Обводя присутствующих острыми глазами, говорил о том, что в Крыму началась перестройка всего садоводства и виноградарства. Областная партийная организация возлагает большие надежды на степь. На горных склонах Южного берега хоть и хороший виноград, но разве там много вырастишь? А труда сколько тот виноград требует?
До поздней ночи заседало правление. Было много споров, шума, но вопрос так и остался нерешенным. Колхозники поддерживали своего председателя, верили ему. Ведь только при нем они увидели, как хозяйство пошло вверх. Особенно переселенцы полагались на Матвея Лукича. «Он необдуманно ничего не делает!» — рассуждали они.
Когда расходились, Стукалов сказал Матвею Лукичу:
— Ну и упрямый ты, Лукич!
— Какой уж есть!
— Что ж, придется ставить о тебе вопрос на партийном собрании.
— А ты не пугай, — возмутился Барабанов. — Я за чужие спины не привык прятаться и перед партией всегда готов отвечать за свои поступки. Еще надо разобраться, на чьей стороне правда!
— Посмотрим, как будешь отвечать!
— Как умею…
— Посмотрим!
— Посмотрим…
…А на следующее утро Матвея Лукича на улице встретила Галина. Она не знала о споре на заседании правления.
— Осень уже, Матвей Лукич. Надо бы с питомником договориться о саженцах, пока другие колхозы не разобрали.
— Что ты мне на хвост наступаешь! — вспыхнул Матвей Лукич. — Сад, сад! Денег нет, поняла?! В этом году никакого сада не будет. Все! Так и запиши!
Матвей Лукич порывисто повернулся и пошел, тяжело ступая стоптанными сапогами.
— Не будет? — угрожающе и тихо переспросила Галина. — Посмотрим!
Глава тридцатая
Странные отношения установились между Галиной и Степаном.
После случая в клубе в первый день ее приезда они не разговаривали. Ходила в клуб, в библиотеку, в кино, на танцы, встречая Степана, всегда с независимо гордым видом проходила мимо него. Давно уже приготовила резкие, беспощадные слова на случай, если он еще раз заденет ее. Будет говорить спокойно, с холодным расчетом, словно оглашая приговор. Обязательно будет смотреть ему прямо в глаза. Нет, она не пропустит этого момента, будет наблюдать, как будет меняться выражение его лица, как смутится он от ее слов. В том, что у Степана не найдется слов для ответа, была убеждена.
Но Степан, казалось, избегал ее. При случайных встречах просто не замечал, смотрел словно сквозь нее. Даже неизменная сигарета в зубах никогда не дрогнула.
«Хоть бы что-нибудь было в его взгляде. Он даже за человека меня не считает, смотрит, как на телеграфный столб», — думала она и еще больше ненавидела Степана.
Как-то после обеда к бабке Степаниде пришла Степанова мать Оксана Максимовна.
— Стеша, нет ли у тебя цветных шерстяных ниток? — спросила она. — Хочу вот к этой перчатке пару связать. Перебирала Степины вещи и нашла. Но не знаю, сумею ли так. Очень мудреный узор на ней.
— Погоди, поищу.
— Зачем, думаю, такой хорошей вещи валяться, — продолжала свое Максимовна. — Может, невестку Степа приведет в дом, вот и будет ей…

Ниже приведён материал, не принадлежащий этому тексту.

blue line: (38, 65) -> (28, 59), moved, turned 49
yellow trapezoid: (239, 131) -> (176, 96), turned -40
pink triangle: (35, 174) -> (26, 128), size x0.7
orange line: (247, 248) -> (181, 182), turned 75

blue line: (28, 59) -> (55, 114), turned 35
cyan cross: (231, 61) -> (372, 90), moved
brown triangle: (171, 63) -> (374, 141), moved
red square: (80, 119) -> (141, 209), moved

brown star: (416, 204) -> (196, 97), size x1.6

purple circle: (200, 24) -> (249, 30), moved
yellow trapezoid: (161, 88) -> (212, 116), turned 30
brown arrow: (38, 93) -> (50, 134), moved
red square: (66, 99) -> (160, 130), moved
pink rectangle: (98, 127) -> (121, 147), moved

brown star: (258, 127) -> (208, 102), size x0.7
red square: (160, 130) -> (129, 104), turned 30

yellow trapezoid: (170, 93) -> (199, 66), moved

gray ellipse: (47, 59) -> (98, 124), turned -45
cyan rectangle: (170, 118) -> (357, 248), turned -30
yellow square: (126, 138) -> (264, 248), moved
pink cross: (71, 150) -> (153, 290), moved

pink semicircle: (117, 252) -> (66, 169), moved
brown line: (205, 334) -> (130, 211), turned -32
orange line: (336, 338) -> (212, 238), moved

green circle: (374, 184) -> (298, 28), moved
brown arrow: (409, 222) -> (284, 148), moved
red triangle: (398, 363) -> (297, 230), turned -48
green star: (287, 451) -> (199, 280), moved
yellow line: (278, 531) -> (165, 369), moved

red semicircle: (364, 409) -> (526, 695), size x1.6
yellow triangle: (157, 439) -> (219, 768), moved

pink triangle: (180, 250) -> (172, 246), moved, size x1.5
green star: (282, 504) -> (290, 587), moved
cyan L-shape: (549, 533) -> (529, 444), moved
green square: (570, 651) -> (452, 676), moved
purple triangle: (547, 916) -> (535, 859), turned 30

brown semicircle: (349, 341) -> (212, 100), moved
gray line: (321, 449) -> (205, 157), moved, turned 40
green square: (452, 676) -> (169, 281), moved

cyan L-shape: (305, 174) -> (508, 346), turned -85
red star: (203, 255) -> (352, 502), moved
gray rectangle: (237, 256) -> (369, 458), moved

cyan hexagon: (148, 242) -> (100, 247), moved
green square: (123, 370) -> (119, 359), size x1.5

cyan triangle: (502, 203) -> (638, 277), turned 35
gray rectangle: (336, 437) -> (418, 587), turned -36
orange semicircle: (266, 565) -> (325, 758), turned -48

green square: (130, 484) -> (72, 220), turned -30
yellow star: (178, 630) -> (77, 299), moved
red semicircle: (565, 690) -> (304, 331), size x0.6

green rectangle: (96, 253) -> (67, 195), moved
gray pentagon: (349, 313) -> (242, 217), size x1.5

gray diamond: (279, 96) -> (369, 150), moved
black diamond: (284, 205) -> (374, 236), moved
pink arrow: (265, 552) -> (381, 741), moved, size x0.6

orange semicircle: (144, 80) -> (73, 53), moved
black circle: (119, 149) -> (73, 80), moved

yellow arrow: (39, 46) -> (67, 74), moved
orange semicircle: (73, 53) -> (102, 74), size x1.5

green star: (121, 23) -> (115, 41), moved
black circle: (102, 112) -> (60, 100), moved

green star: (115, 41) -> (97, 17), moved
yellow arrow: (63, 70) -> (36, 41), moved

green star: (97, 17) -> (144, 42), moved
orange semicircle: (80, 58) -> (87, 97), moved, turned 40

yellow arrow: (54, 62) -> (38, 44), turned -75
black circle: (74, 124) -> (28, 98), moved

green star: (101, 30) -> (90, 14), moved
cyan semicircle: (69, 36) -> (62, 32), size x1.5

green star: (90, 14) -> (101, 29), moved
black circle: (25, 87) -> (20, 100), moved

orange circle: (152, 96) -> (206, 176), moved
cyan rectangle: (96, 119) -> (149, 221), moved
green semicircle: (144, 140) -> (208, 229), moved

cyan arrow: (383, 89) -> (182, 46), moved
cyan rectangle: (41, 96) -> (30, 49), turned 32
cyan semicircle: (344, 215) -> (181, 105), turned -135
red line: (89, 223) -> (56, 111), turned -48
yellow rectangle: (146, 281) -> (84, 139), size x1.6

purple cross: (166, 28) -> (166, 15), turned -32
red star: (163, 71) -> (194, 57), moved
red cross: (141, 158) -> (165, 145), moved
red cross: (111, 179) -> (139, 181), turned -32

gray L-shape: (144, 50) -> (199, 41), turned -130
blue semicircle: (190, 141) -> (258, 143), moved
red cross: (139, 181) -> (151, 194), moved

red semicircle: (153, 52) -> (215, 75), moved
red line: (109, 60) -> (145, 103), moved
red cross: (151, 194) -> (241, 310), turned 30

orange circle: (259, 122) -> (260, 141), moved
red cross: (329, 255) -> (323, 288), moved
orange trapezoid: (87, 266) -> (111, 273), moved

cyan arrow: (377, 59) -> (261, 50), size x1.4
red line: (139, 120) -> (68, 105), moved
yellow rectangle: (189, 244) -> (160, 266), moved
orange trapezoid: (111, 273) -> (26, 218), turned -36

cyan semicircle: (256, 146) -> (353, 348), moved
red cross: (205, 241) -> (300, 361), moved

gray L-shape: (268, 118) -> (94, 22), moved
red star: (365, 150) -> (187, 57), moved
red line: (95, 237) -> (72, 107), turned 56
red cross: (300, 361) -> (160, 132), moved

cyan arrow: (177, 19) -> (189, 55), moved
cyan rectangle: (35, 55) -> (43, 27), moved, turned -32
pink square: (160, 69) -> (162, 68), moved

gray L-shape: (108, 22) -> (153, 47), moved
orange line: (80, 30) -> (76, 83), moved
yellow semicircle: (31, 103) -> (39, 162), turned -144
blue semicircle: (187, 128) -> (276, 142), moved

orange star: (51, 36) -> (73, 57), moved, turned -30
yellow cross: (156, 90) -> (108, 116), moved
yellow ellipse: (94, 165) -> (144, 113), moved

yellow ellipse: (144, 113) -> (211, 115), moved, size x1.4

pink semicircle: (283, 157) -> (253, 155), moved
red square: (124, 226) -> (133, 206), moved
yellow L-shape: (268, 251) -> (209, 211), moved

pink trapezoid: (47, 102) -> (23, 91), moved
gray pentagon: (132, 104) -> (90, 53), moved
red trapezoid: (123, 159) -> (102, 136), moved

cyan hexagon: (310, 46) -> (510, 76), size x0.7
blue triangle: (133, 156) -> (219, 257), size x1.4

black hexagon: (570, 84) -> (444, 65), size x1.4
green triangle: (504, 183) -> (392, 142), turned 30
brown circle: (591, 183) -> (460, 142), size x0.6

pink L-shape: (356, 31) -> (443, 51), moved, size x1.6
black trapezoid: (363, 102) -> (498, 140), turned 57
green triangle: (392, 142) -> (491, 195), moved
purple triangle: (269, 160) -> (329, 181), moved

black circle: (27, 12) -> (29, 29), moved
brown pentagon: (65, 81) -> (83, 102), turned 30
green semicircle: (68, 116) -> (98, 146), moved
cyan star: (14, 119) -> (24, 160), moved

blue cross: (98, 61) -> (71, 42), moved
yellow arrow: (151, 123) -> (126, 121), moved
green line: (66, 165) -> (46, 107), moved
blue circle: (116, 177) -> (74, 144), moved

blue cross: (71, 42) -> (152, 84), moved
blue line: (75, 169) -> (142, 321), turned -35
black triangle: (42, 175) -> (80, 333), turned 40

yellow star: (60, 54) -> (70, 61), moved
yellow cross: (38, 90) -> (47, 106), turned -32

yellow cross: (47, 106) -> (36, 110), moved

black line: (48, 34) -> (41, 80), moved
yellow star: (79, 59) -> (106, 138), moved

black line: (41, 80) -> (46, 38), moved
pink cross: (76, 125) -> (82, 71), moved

Узор на женской перчатке действительно был мудрено вывязан. Поле голубое, а по нему — яркий украинский орнамент. На внешней стороне вышит ажурный вензель. Гибкий стебель вьюна с желтыми листочками обвивал большую букву «М», вышитую зелеными и красными нитками.
Галина смотрела на перчатку, как на музейную редкость: так искусно сделана, так хорошо подобраны цвета.
Из ниток, которые были у Степаниды, подошли только красные и желтые.
— Пойду к соседям, может, еще какие найду, — сказала Оксана Максимовна на прощание.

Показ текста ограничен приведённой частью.